# What happens inside the pipeline function?
* raw text in to tokenizer
* input IDs from tokenizer to model
* model produces logits
* postprocessing creates predictions 

## Tokenization
* Text is split into tokens
* Special tokens are added if necessary (beginning and end of sentence, etc)
* Tokenizer matches each token to its unique ID in the vocabulary of the pre-trained model (maps each token to an integer)
* Add anything else that may be helpful here

### AutoTokenizer class can load the tokenizer for any checkpoint

In [3]:
from transformers import AutoTokenizer

checkpoint = 'distilbert-base-uncased-finetuned-sst-2-english'
tokenizer = AutoTokenizer.from_pretrained(checkpoint)

raw_inputs = [
    'I have been waiting for a HuggingFace course my whole life.',
    'I hate this so much!',
]

inputs = tokenizer(raw_inputs, padding=True, truncation=True, return_tensors='pt')

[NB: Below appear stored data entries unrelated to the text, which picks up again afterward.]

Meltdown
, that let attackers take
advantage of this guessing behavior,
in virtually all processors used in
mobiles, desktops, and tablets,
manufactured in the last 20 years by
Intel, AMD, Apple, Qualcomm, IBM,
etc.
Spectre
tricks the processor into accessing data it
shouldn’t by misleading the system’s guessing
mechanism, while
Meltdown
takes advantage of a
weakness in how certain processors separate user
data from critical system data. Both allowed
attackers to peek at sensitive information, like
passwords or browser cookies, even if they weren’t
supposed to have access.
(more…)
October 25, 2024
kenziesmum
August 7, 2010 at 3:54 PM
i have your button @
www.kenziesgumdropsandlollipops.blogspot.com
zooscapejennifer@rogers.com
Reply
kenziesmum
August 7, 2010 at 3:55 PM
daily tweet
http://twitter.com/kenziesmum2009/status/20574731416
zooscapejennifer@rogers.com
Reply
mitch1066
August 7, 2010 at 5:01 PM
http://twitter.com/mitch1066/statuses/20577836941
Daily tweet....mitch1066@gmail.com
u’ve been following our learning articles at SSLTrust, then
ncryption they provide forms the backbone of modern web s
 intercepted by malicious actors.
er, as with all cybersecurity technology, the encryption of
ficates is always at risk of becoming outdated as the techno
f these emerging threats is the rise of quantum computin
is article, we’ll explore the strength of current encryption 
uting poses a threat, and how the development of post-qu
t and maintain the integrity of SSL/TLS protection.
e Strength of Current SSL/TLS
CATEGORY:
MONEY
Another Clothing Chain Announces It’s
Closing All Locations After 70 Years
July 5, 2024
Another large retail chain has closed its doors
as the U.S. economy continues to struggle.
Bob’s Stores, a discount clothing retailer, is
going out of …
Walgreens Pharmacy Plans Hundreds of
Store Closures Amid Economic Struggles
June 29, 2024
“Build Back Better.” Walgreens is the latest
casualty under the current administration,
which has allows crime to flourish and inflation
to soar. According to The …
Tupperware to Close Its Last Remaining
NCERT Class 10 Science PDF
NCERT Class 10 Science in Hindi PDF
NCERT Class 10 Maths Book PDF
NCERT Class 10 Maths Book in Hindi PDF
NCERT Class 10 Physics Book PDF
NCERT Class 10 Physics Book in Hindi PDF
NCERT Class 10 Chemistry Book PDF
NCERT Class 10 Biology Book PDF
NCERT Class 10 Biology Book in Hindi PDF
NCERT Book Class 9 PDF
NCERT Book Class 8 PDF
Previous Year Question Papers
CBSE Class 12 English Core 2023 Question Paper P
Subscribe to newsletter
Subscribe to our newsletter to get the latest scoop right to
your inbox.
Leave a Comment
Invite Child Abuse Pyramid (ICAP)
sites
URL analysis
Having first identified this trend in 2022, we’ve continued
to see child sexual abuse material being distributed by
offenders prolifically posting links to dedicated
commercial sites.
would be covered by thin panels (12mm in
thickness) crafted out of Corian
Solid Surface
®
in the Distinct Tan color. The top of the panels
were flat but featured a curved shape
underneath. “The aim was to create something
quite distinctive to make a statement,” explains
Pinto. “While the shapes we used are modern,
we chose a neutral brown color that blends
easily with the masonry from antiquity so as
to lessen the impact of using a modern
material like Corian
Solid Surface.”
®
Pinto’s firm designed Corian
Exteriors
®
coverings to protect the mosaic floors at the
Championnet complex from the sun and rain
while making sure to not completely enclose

# padding=True: Since the two sentences aren't the same size, we need to pad the shortest one.
# truncation=True: Any sentence longer than the maximum that the model can handle is truncated.
# return_tensors='pt': Return a PyTorch tensor

# inputs is a dictionary with two keys ('input_ids' and 'attention_mask')
# attention_mask indicates what padding has been applied so the model does not pay attention to it

# once you have the tokenizer, you can directly pass your sentences to it 
# and you will get back a dict that is ready to feed into a model

In [5]:
inputs['input_ids']

tensor([[  101,  1045,  2031,  2042,  3403,  2005,  1037, 17662, 12172,  2607,
          2026,  2878,  2166,  1012,   102],
        [  101,  1045,  5223,  2023,  2061,  2172,   999,   102,     0,     0,
             0,     0,     0,     0,     0]])

In [7]:
inputs['attention_mask']

tensor([[1, 1, 1, 1, 1, 1, 1, 1, 1, 1, 1, 1, 1, 1, 1],
        [1, 1, 1, 1, 1, 1, 1, 1, 0, 0, 0, 0, 0, 0, 0]])

In [8]:
inputs['input_ids'][0]

tensor([  101,  1045,  2031,  2042,  3403,  2005,  1037, 17662, 12172,  2607,
         2026,  2878,  2166,  1012,   102])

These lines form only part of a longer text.